▸ **Task requirements**
Given the material below, output exactly the lines from the line with "Hazai hírek" to the line with "- 119 204 Views", both ends included, and no other lines.

▸ **Data for processing**
↓↓↓
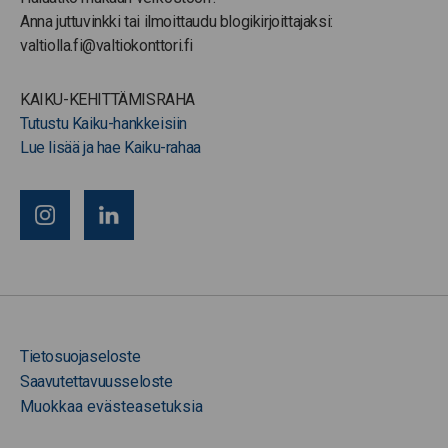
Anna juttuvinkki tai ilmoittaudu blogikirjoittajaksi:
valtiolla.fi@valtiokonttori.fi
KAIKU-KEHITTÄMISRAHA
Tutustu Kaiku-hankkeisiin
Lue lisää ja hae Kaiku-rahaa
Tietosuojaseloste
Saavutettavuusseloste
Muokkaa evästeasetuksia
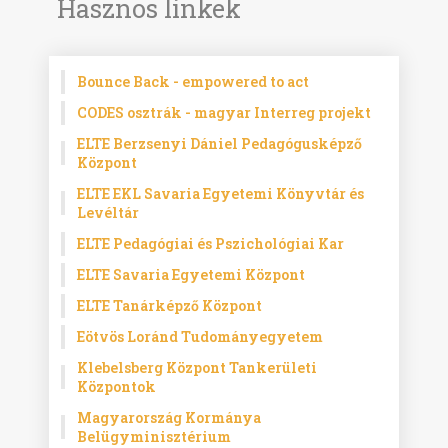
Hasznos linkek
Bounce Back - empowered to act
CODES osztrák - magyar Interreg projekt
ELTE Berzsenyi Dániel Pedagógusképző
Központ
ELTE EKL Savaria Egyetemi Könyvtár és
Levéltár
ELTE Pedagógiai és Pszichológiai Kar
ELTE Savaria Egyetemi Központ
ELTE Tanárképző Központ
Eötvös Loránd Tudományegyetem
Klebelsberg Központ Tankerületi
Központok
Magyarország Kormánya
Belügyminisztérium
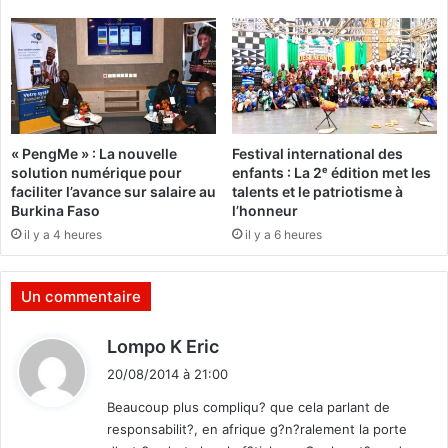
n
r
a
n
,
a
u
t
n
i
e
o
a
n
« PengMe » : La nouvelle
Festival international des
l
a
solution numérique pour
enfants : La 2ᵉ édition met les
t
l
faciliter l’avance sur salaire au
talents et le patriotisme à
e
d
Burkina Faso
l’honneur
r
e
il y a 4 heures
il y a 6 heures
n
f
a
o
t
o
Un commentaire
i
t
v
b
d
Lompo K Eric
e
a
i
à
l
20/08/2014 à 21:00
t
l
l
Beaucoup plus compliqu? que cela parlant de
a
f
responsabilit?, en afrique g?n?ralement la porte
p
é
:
↑↑↑
↓↓↓
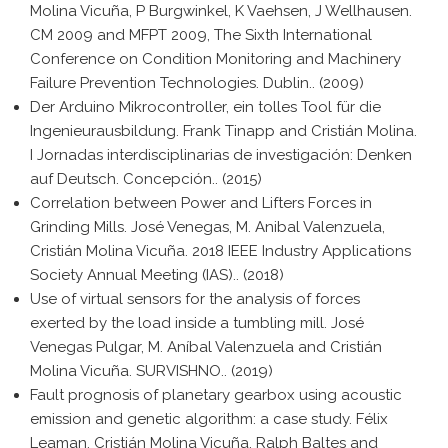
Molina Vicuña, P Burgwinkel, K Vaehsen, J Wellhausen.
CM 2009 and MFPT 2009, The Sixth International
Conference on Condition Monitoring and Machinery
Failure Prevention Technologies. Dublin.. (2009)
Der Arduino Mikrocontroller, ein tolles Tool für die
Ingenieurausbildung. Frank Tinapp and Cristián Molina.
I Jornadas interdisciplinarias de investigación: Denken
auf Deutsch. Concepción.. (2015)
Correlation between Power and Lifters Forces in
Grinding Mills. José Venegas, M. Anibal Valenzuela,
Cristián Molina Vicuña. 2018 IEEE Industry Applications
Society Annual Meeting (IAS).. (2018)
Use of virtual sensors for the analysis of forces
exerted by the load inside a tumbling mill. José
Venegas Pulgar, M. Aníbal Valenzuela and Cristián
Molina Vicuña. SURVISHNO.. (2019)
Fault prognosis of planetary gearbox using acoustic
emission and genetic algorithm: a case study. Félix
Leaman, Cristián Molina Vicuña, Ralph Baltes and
↑↑↑
↓↓↓
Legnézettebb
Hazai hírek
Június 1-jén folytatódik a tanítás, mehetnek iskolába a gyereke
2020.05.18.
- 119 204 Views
↑↑↑
▸ **Answer to this problem**
Hazai hírek
Június 1-jén folytatódik a tanítás, mehetnek iskolába a gyereke
2020.05.18.
- 119 204 Views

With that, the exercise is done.